What Metrics Reveal Low-Competition Long-Tail Keywords (And How to Use Them)

The digital marketing landscape in 2026 demands an unprecedented level of precision when evaluating search demand and allocating enterprise resources. The traditional customer journey, once viewed as a linear progression driven by short, high-volume keywords, has permanently fractured into a highly complex, multi-touchpoint ecosystem. Buyers navigate a convoluted web of social platforms, artificial intelligence-driven search interfaces, and specialized industry publications long before they ever execute a commercial transaction. Research indicates that approximately 52% to 58% of B2B buyers now turn to artificial intelligence assistants for vendor research before ever visiting a corporate website.

This transition to Generative Engine Optimisation (GEO) and Answer Engine Optimisation (AEO) has fundamentally altered the mathematical frameworks used to select and target keywords. Relying exclusively on high-volume “head” keywords has become an obsolete and financially dangerous strategy. Artificial intelligence systems, such as Google’s AI Overviews, Gemini, and Perplexity, now synthesize direct answers for broad queries, resulting in a zero-click reality for generic, top-of-funnel content. Consequently, long-tail keywords—highly specific search phrases comprising three or more words—have transitioned from a secondary traffic strategy to the primary battlefield for AI visibility, lead generation, and commercial revenue.

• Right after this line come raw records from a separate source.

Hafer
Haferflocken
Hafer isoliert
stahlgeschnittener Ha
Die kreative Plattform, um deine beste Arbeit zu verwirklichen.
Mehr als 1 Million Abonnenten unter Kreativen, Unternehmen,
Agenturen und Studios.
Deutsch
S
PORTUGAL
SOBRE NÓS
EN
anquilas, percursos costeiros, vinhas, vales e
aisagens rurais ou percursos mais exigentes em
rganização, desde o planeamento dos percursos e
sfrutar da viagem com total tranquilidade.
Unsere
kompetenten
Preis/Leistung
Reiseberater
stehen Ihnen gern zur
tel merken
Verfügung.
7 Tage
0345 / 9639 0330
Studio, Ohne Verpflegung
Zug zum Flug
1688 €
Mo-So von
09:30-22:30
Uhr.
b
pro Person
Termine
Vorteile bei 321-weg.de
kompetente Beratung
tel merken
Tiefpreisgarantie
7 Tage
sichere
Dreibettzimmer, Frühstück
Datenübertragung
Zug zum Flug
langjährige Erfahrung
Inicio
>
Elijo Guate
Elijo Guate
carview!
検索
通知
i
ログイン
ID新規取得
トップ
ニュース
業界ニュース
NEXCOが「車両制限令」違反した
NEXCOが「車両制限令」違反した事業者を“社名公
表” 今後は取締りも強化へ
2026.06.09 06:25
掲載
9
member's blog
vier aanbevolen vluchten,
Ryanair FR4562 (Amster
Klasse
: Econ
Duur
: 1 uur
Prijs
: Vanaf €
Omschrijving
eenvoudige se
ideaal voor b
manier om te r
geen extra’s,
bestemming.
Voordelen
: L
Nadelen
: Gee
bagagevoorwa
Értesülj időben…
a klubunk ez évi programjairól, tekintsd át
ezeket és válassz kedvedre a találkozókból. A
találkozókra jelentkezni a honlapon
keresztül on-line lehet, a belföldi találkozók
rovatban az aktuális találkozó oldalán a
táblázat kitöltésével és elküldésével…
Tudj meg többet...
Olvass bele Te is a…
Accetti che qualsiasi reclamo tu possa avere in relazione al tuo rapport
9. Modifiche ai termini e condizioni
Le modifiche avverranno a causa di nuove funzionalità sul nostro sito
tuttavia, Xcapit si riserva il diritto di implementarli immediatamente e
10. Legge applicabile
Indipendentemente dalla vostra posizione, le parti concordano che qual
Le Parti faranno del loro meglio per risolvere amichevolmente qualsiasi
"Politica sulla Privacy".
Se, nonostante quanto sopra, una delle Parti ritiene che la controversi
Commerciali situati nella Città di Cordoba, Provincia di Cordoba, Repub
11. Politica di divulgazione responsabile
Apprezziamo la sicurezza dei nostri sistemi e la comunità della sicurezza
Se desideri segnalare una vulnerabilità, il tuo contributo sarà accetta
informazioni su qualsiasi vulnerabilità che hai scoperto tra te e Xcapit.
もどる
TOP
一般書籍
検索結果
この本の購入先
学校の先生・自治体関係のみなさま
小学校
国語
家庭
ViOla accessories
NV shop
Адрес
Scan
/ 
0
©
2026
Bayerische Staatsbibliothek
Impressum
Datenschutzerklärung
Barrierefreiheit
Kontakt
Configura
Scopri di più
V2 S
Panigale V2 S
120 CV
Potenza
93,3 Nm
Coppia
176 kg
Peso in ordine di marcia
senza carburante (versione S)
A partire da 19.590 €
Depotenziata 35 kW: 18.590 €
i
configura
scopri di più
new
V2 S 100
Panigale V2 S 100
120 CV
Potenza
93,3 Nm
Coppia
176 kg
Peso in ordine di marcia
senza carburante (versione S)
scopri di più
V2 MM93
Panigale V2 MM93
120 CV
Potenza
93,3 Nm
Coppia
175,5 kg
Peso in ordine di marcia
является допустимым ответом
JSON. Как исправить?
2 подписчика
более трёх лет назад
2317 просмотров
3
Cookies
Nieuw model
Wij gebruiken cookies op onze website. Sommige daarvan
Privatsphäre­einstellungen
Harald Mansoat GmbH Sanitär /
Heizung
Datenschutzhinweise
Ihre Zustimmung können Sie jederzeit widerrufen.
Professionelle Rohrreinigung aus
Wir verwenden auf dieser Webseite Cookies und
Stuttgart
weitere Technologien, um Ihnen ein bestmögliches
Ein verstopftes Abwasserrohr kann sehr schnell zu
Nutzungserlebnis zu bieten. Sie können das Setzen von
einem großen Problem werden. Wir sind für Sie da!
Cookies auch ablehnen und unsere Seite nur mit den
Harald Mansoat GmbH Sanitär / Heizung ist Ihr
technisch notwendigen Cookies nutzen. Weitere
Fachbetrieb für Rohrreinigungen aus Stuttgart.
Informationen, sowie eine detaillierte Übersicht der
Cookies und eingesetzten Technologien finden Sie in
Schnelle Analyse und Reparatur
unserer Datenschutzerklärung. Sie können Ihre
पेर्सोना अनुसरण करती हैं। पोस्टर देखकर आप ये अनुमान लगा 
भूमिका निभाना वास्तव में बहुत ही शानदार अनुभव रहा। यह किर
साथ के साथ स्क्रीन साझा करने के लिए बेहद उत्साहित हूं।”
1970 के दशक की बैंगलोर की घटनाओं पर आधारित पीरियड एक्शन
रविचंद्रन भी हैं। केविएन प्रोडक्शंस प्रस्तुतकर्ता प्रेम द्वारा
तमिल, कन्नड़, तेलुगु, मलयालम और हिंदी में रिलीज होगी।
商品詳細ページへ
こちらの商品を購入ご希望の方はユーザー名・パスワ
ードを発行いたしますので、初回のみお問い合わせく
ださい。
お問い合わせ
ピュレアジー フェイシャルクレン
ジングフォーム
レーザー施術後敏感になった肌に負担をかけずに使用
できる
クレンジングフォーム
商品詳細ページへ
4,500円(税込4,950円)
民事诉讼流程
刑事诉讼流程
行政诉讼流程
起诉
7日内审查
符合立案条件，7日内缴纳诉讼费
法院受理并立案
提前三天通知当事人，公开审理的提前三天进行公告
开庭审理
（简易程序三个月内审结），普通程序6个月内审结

This comprehensive report dissects the exact metrics that reveal low-competition long-tail keywords, the methods for identifying weak competition signals in the SERP, and the advanced architectural strategies required to deploy them effectively in 2026. The analysis is designed to provide organizations with the technical frameworks necessary to bypass entrenched competitors and secure high-converting organic traffic.

The Mathematical Realities of Long-Tail Keywords in 2026

To operate effectively within modern search environments, digital strategists must first understand the statistical dominance of the long-tail search curve. The long tail represents the vast majority of cumulative search volume, distributed across millions of highly specific, low-volume queries.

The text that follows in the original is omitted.